_Directions for this task:_
When you reach a picture, skip it, and retype every line below exactly.
☆ ☆ ☆ ☆ ☆
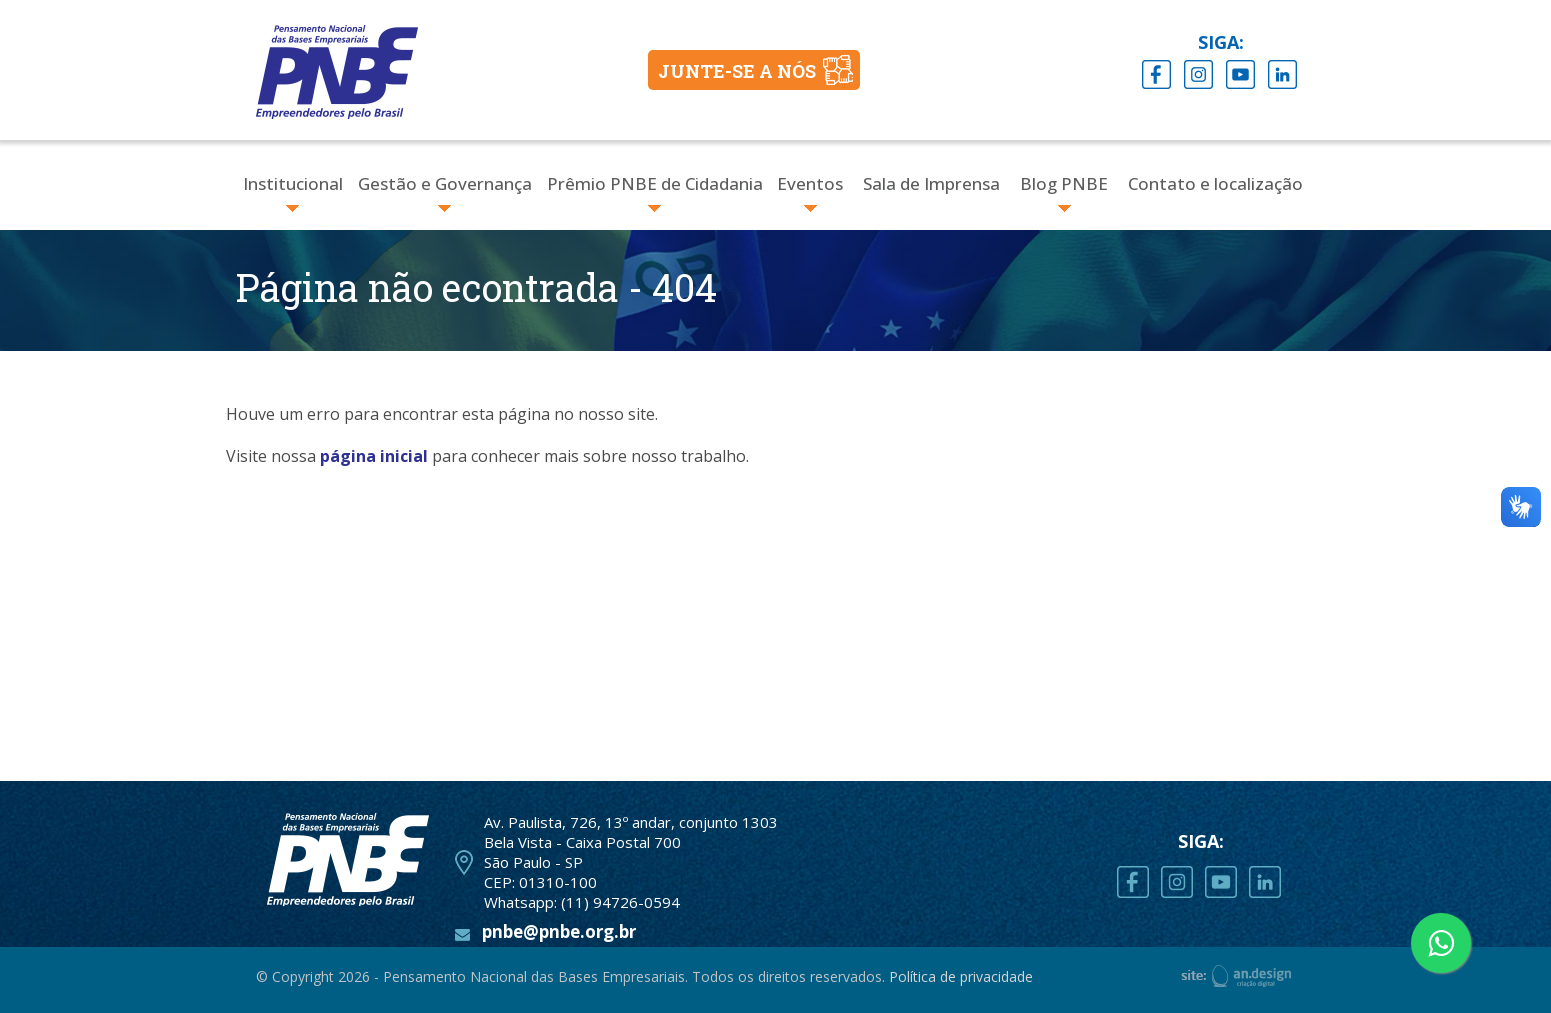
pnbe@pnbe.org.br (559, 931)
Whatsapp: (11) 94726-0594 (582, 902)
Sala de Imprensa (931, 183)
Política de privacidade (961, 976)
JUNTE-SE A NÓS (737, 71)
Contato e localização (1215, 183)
☆ ☆ ☆ ☆ ☆
_Completed exercise:_
pnbe@pnbe.org.br (559, 931)
Whatsapp: (11) 94726-0594 (582, 902)
Sala de Imprensa (931, 183)
Política de privacidade (961, 976)
JUNTE-SE A NÓS (737, 71)
Contato e localização (1215, 183)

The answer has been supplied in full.